I have ordered groceries from Sainsbury's online on my account for my Ancient Parents, who have repaid me with cash. This is useful when I'm taking many taxis but now I have a rather full wallet.

My parents like Nice Foods and have had several consignments...
Title: Re: Reasons to carry cash
Post by: Cudzoziemiec on 28 May, 2020, 09:57:12 pm

  • For use in small shops that still don't take cards
  • For small purchases in shops with a card minimum


I don't think there is a car minimum any more (I could be completely wrong...) but the local Gifte Shoppe for trinkets, geegaws and cards prefers contactless. And the local farm shop too has removed it's £5 minimum for cards.
I was surprised to find, early in lockdown, that the local Korean shop was still applying its £5 card minimum. So I bought more tofu and noodles.
Title: Re: Reasons to carry cash
Post by: Cudzoziemiec on 28 May, 2020, 09:58:31 pm
*Ooh, haven't used that nice word for yonks!  Talking of words, I love Cudzo's 'austeritised'; near enough to 'sterilised' to suggest 'rendered impotent'.
Thank you, but I don't think I invented it. Nor had the similarity to sterlised occurred to me, though it is very appropriate.
Title: Re: Reasons to carry cash
Post by: FifeingEejit on 28 May, 2020, 11:30:34 pm
When I worked for a certain cash machine manufacturer in their R&D there was always the need to convince people that cash will always be useful, and so to therefore would cash machines.
I don't know what the people that went to the trade shows actually told customers what future cash might have, but the behind the scenes comments about what might still need to be paid for in cash in future isn't in that list...

It was their major fear, if cash is no longer required, what purpose the ATM?
So all the work relating to contactless I did was "defensive" i.e. how does our machine still have a purpose in a cash free world.

Never really envisaged the rise in honesty box shops tbh.
I guess the behind the scenes comments refer to:
I give Clif bars to beggars, the way I'm not feeding anybody's drug/alcohol habit.
And I guess even there, it only applies at street level, with the mister bigs channelling the money through front business and so on.

Nah that's quite tame.
You need to get closer to the gutter.

I imagine the behind the scenes comments were referring to a baser, and much older trade.

That was one of them, my slip ups of referring to Coca-Cola as Coke in France is the subject of another other.
Joint bank accounts were also seen as a reason people might not want to spend by card in certain places.

Fish & Chips.  Most of the chippys I've been in relieve you of cash only.

My local one has finally started taking card payments, they started around I think February.

One of the pubs in the village is only accepting cash for its take away meals.  They've closed down all their electronics.
Ironically, this is the only pub where I routinely use a card for drinks purchases as it's rather expensive.
It is the only cash I've used since the lockdown started.

That's a bit odd, cash is a vector being passed between people, a card machine can be wiped down between usages.

I've not jumped on the phone tap pay thing yet as I tend to work in places I can't have my phone, but contactless bank cards are a win for me, I went from a hulking great wallet to a tiny thing with 3 cards in it.

It's likely that physical cards will end up being phased out in favour of virtual things in phones.
One less thing for the banks to have to pay for and manage.

As for the phone pay thing, I heard a while back a French manufacturer of bank and sim cards claim they are not worried about the growth in phone and online payments.
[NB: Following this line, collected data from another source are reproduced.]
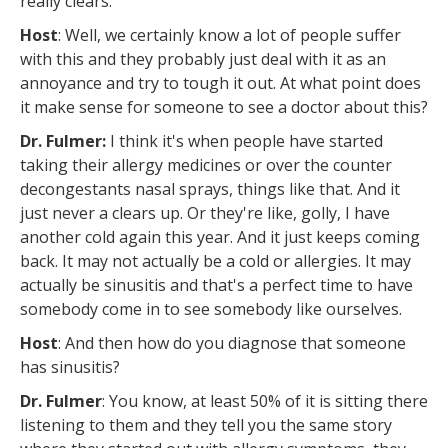
really clears.
Host
: Well, we certainly know a lot of people suffer
with this and they probably just deal with it as an
annoyance and try to tough it out. At what point does
it make sense for someone to see a doctor about this?
Dr. Fulmer:
I think it's when people have started
taking their allergy medicines or over the counter
decongestants nasal sprays, things like that. And it
just never a clears up. Or they're like, golly, I have
another cold again this year. And it just keeps coming
back. It may not actually be a cold or allergies. It may
actually be sinusitis and that's a perfect time to have
somebody come in to see somebody like ourselves.
Host
: And then how do you diagnose that someone
has sinusitis?
Dr. Fulmer
: You know, at least 50% of it is sitting there
listening to them and they tell you the same story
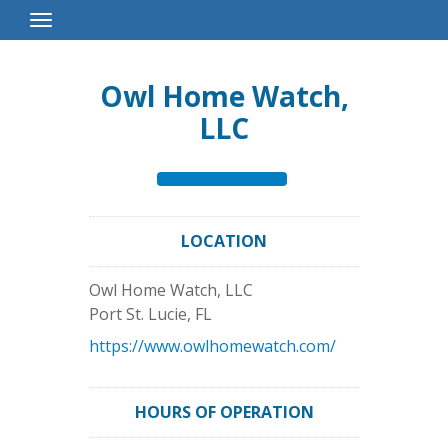
Toggle
Navigation
Owl Home Watch,
LLC
LOCATION
Owl Home Watch, LLC
Port St. Lucie
,
FL
https://www.owlhomewatch.com/
HOURS OF OPERATION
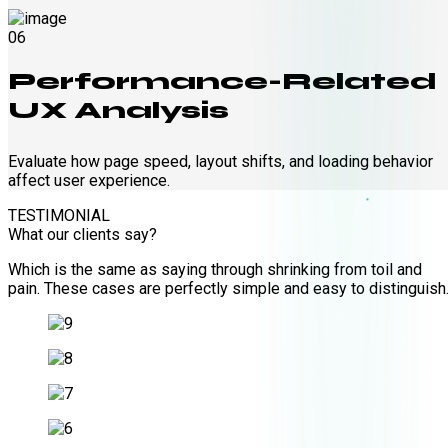
06
Performance-Related
UX Analysis
Evaluate how page speed, layout shifts, and loading behavior
affect user experience.
TESTIMONIAL
What our clients say?
Which is the same as saying through shrinking from toil and
pain. These cases are perfectly simple and easy to distinguish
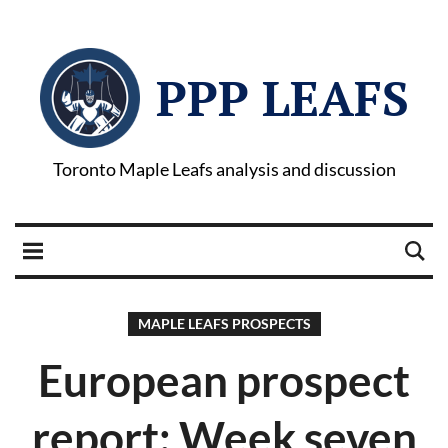
PPP LEAFS
Toronto Maple Leafs analysis and discussion
MAPLE LEAFS PROSPECTS
European prospect
report: Week seven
Which can be interpreted in many ways...

Sounds like Gemalto.
There's plenty of things they can put their RFID chips into, including the active ones in phones...
https://en.wikipedia.org/wiki/Gemalto

Think it was their predecessor Gemplus we kind of worked with a bit, I can't remember if they were pushing the transition from sticking RFID chips in the back of Nokia 3330 cases to the active chips going in the phones electronics though. It was nearly around 18 years ago after all...


I don't think there is a car minimum any more (I could be completely wrong...) but the local Gifte Shoppe for trinkets, geegaws and cards prefers contactless. And the local farm shop too has removed it's £5 minimum for cards.

The idea was that the banks would charge less for card payments than the costs of banking money both in terms of cost at the bank and in personnel time to cash up and take it to the bank.
Having walked through the city centre with 3 grand of notes I'd cashed in order to buy change and walk back to the shop with considerably less than 3 grand in coins, I understand their aim.

Title: Re: Reasons to carry cash
Post by: Cudzoziemiec on 28 May, 2020, 11:43:31 pm
I've not jumped on the phone tap pay thing yet as I tend to work in places I can't have my phone, but contactless bank cards are a win for me, I went from a hulking great wallet to a tiny thing with 3 cards in it.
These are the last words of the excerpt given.